When God remembers our sins no more, the action that the remembrance of our sin would bring about is removed. God’s ‘not remembering’ is not forgetfulness – He is omniscient, He knows everything and forgets nothing.
God removes our sins from us – the psalmist says ‘as far as the east is from the west’ – an immeasurable distance! When we are saved our sins are completely forgiven by Jesus’ one-time sacrifice and removed from us, we are declared righteous before God and there is no condemnation, we are set free!
God no longer remembers, that is takes any action, over our sin – He now treats us as righteous we are born again to experience new life in Christ, life to the full.
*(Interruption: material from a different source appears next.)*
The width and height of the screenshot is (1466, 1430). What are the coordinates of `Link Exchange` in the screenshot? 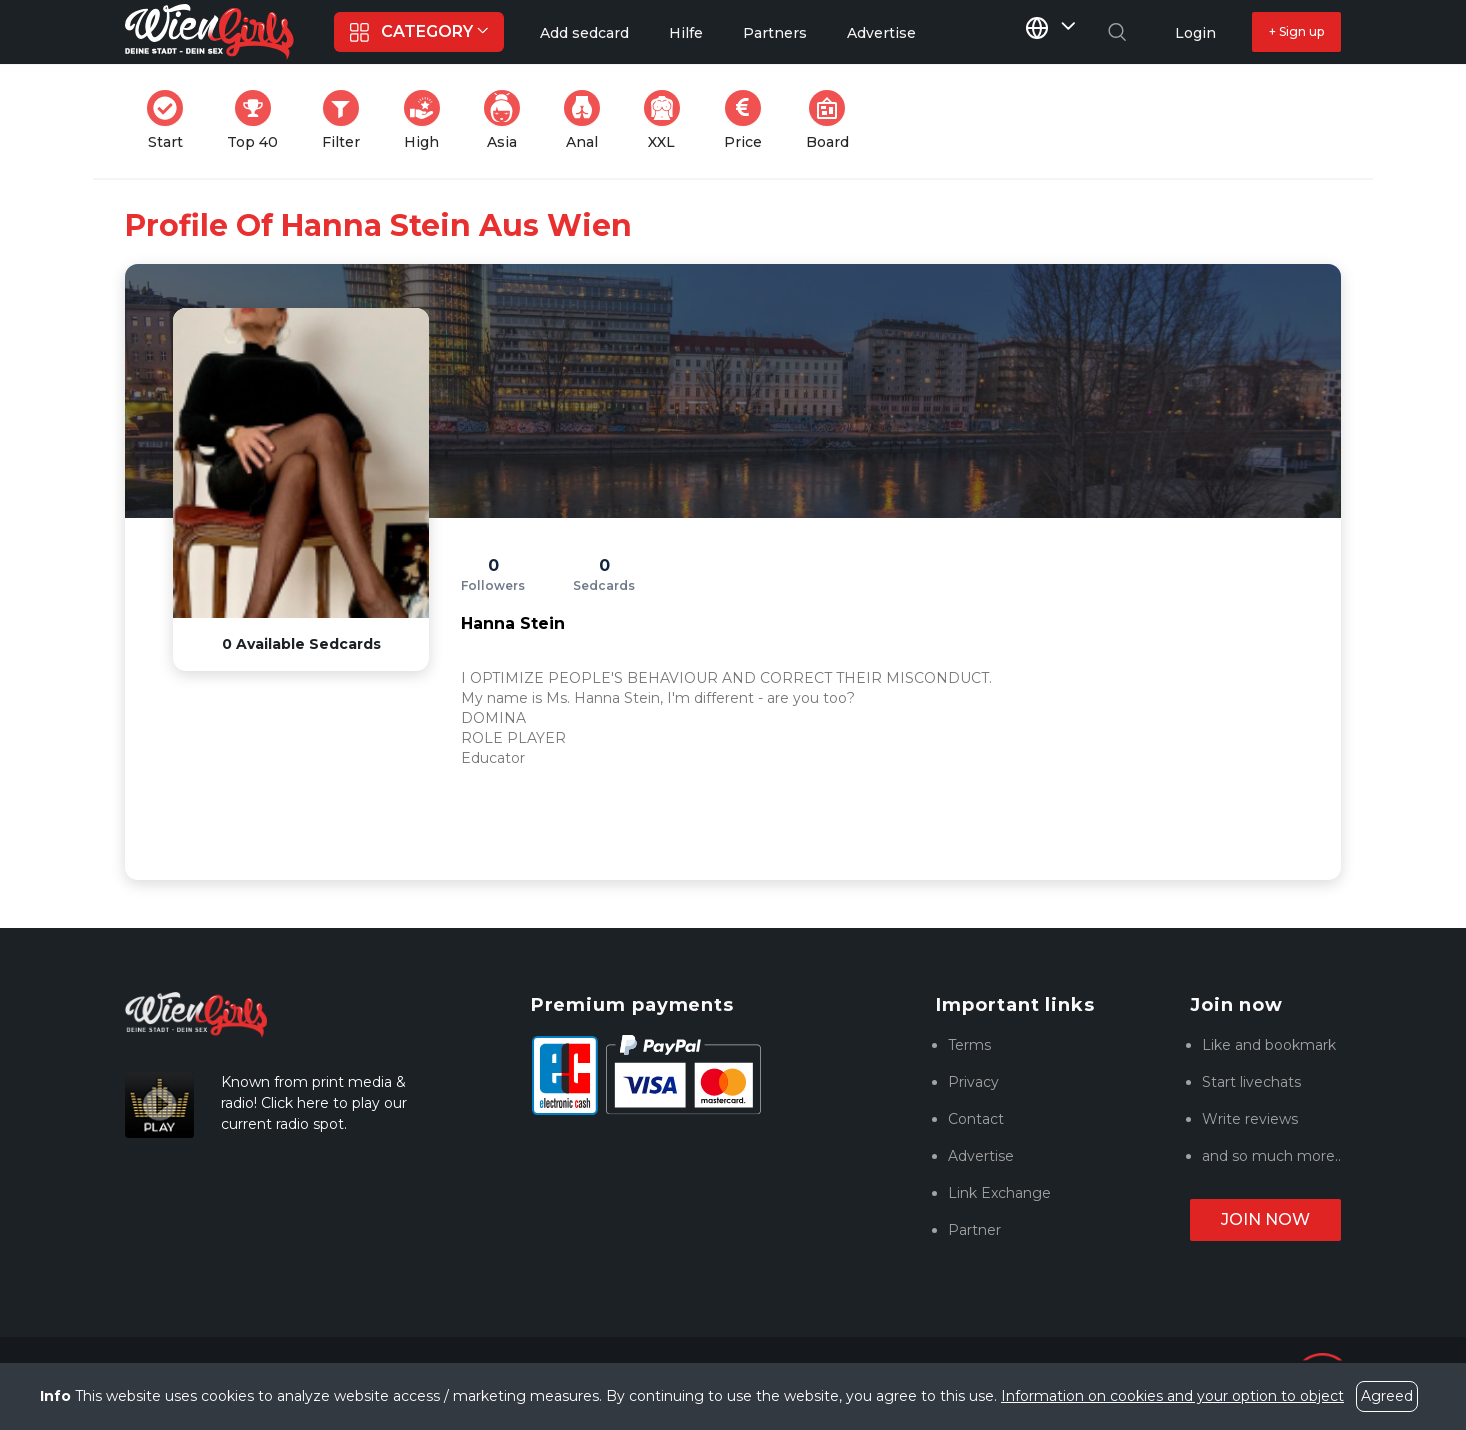 It's located at (999, 1193).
“God made him who had no sin to be sin for us, so that in him we might become the righteousness of God.”
2 Corinthians 5:21
I would suggest that we need to forgive and receive healing from the Lord, for any offences that we are struggling to deal with, so that we remember no more. When we choose to remember no more, we are choosing to acknowledge what happened but without any action. The response of hurt, pain, anger, shame and confusion have gone, the offence no longer has the power to cause us grief. Deep and grievous offences will leave scars, but they are testimony of God’s healing power and a witness to His redemption and restoration.
Think on this: The day will come when we can glance back to those difficult times, as if looking in the small rear view mirror of a car, just to check what was behind – as a reminder of how far, by God’s grace, we have come. Then we fix our eyes ahead again, as if through the windscreen/windshield of a car, looking ahead at the way forward, the big picture of all that God has in store for us now – we are moving on, into the wide open spaces of God’s grace!
If you are struggling right now with unforgiveness, then take it to God, His heart is to forgive and to heal the broken-hearted.
Prayer – Lord, I recognise that there are offences in my life that still require healing, I find it difficult to think about those events and the person who hurt me without experiencing pain. I choose to forgive, and ask that you will heal the hurt, believing that when we ask according to your will you hear and grant our prayers. I want to be set free from the past, and move into the fullness of life that Jesus died to give me. Grant me your peace, Amen.